» **The input**
────────────────────

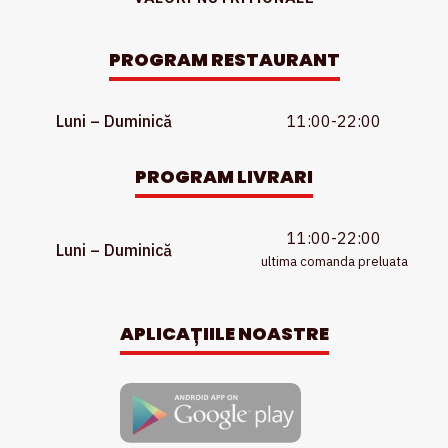
PROGRAM RESTAURANT
Luni – Duminică
11:00-22:00
PROGRAM LIVRARI
11:00-22:00
Luni – Duminică
ultima comanda preluata
APLICAȚIILE NOASTRE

────────────────────

Repeat everything in the entries above word for word, excluding the images.

» **Solution for this exercise**
PROGRAM RESTAURANT
Luni – Duminică
11:00-22:00
PROGRAM LIVRARI
11:00-22:00
Luni – Duminică
ultima comanda preluata
APLICAȚIILE NOASTRE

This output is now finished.